### EXERCISE DESCRIPTION
Go through the listing below and gather every line with the word "brasileira".

### STORED DATA
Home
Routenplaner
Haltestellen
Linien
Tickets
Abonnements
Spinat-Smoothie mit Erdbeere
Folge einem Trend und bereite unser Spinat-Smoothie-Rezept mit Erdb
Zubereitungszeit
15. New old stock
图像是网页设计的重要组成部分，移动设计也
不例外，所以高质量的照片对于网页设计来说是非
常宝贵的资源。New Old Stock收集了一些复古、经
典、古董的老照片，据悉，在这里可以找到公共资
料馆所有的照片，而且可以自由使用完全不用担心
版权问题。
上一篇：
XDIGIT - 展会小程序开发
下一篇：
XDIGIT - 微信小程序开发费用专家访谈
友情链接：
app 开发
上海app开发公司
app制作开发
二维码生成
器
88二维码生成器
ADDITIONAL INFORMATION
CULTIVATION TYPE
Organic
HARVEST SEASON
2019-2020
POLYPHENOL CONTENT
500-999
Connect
==
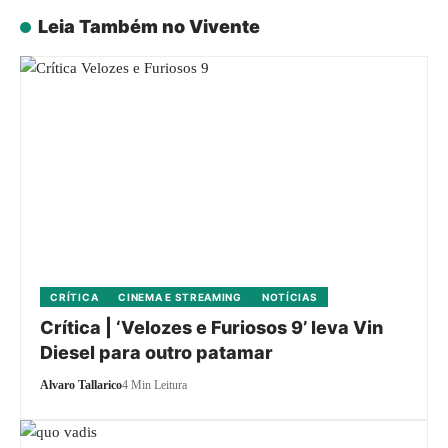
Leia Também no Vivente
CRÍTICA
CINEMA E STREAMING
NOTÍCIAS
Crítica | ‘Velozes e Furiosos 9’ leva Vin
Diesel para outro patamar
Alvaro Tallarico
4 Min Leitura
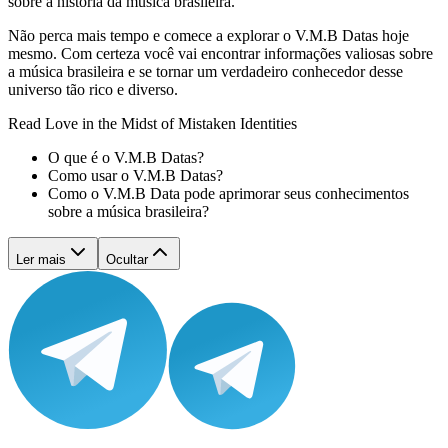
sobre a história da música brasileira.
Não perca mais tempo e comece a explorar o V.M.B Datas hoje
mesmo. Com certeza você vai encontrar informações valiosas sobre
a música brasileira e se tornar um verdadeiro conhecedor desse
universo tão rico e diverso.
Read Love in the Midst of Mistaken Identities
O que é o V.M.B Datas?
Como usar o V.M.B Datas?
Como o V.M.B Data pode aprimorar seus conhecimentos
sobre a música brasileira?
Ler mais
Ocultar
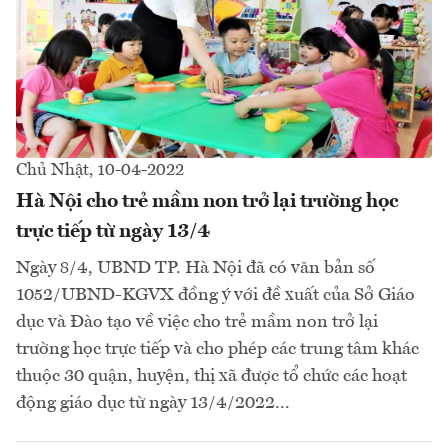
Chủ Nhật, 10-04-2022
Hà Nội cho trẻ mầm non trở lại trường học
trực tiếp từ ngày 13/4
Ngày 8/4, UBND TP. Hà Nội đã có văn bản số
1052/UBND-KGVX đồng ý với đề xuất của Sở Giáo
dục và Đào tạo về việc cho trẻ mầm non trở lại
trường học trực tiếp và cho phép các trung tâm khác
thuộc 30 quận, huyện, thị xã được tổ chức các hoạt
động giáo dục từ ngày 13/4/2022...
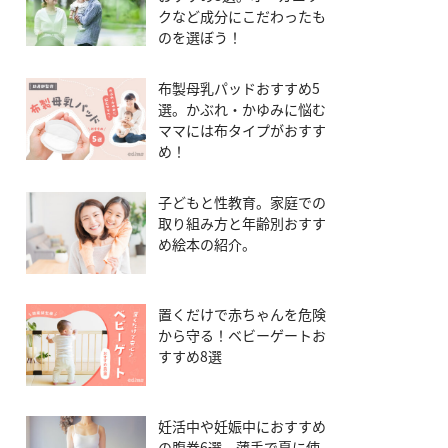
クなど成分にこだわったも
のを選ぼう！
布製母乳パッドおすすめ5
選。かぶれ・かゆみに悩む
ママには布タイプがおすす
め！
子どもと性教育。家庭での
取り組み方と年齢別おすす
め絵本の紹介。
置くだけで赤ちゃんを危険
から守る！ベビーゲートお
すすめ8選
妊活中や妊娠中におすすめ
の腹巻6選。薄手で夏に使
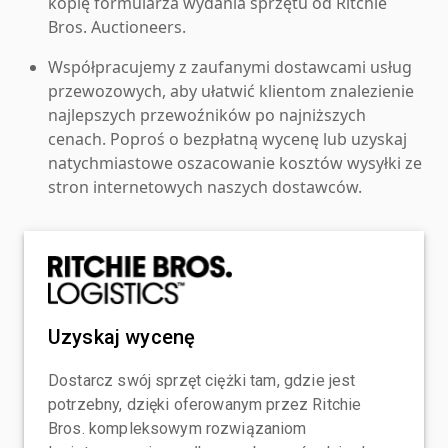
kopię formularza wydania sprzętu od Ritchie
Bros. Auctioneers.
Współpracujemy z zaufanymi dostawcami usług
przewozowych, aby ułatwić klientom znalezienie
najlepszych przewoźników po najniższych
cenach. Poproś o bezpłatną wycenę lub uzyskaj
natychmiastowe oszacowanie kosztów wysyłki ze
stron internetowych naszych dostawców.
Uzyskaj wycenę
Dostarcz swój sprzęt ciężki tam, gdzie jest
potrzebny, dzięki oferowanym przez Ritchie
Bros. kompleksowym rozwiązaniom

### FINISHED TASK
sobre a história da música brasileira.
a música brasileira e se tornar um verdadeiro conhecedor desse
sobre a música brasileira?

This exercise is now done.